Kevin is a kind but serious man, with a dry sense of humor, a loving father who understands the perils and fragility of the world his son is about to enter. After an outstanding college career in the mid-1980s, Kevin went undrafted. Long-standing racial stereotypes about what a Black quarterback could and couldn't do seemed to be at the heart of it. The world his son was about to enter -- really, the one he entered when he was 14 years old and in the early stages of his local legend -- is unforgiving. Kevin serves as a roadblock. Even then, Kyler's main opponents were not the other team but rather the ripples of his own talent -- the twin forces of fame and entitlement. Kevin saw it as his job to keep it all from going off the rails.
"Nobody is gonna care what he did at Allen High School," Kevin says in the stands in 2014, "when he gets to where he's going."
In the short term, Kyler Murray went to Texas A&M, where he played in eight games as a freshman before transferring to Oklahoma. Per NCAA rules, Murray had to sit out the 2016 season, then he sat behind Baker Mayfield in 2017. Not playing was hard, the first time Murray really had to deal with it, and Riley delivered a few hang-in-theres along the way. Murray took out frustration during practice. He was, Riley says now, "the perfect and the worst" scout team quarterback. On one hand, Murray was so talented that he could emulate any opposing quarterback, runner or thrower. On the other, he was unlike anyone else. There was one run in practice, before the Sugar Bowl against Auburn, during which Murray scrambled right, cut back diagonal and outran the safeties up the left sideline. Oklahoma's defense wasn't allowed to tackle Murray. They just had to tag him. And they couldn't do that.
And in meeting rooms -- well, Riley now wishes he had recorded some of the trash talk between Mayfield and Murray, two friendly but fierce competitors. They always sat on opposite sides of the room, filling the space between them with tweaks and barbs, going rounds over who was the best player in Texas high school history. If Riley showed film of Mayfield pulling off a nifty scramble for a first down, Murray would lift his eyes from his notebook, which was filled with handwritten keys to the game -- he is a ferocious note taker -- and say, "I woulda scored."
Mayfield seemed to know it. Anything less than being the best player in the country, anything less than the Heisman that he won -- anything less than a career that led him to be the first overall draft pick -- and he might have been handed a clipboard. When Mayfield was benched for two series against West Virginia after he had grabbed his crotch the previous week against Kansas, Murray finally got his chance -- and ran for 66 yards on the first play.

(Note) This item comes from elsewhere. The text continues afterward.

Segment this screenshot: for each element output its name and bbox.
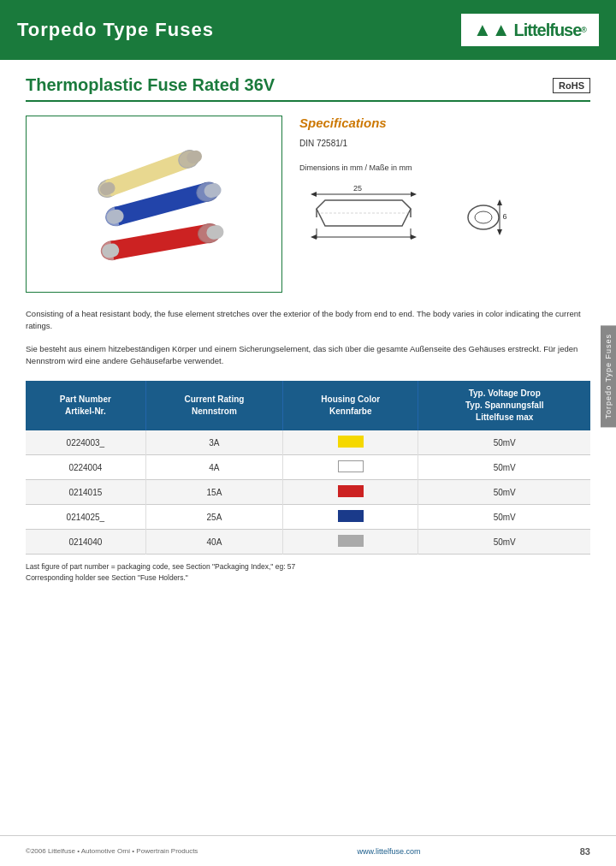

"Man," Mayfield once told other Sooners quarterbacks, "when I leave, Kyler is going to break all my records."
Murray earned a nickname -- Seamless -- and a reputation for revealing exactly as much about himself as he wanted. He would ask other quarterbacks what they did on weekends, who the girls were that they were talking to, how they met them. But when asked about himself, what he did, Murray smoothly deflected: "Chilled, stayed home, played video games."
The quirks extended to lunch. On Wednesdays during his junior season, Murray treated his starting offensive linemen to lunch at a place called the Tea Café. Murray would always order the same thing: lo mein, with an extra egg on the side. He wanted to mix the eggs into the lo mein himself. Why, nobody knew.
"You know, they'll do it for you," Ford once told him. "It'll taste the same."
"Nah," Murray replied.
This dude, Ford thought. What a strange, likable anomaly. When he speaks, he does so without saying much. His social media feeds are the best reflection of him that we've got. He posts a lot of compliments for his teammates. About social justice. His own highlights. And he lets others say what he doesn't want to say for himself, like this winter, when he retweeted Chiefs defensive end Frank Clark: EVERYBODY DOESN'T DESERVE TO KNOW YOU PERSONALLY #protectyours. But in the end, Murray's philosophy seems to be that you get most of what you need on the field: If you want to know something true and authentic about a purposefully unknowable person, all you need to do was watch him play -- especially at the end of last season, when the quarterback who needs space finally ran out of it.
Dec. 26, 2020: Six weeks after the Hail Murray
The Cardinals are trailing the 49ers 20-12. It has been a brutal game for Murray -- 31 completions for only 247 yards, no touchdowns, three sacks absorbed -- but once again, he had a chance to pull off another miracle. In the fourth quarter, he drove the Cardinals down the field, but his throw to the end zone was off his back foot, underthrown and intercepted. The frustration seems to set in. The 49ers defensive players notice the Cardinals players yelling at their coaches over the playcalling.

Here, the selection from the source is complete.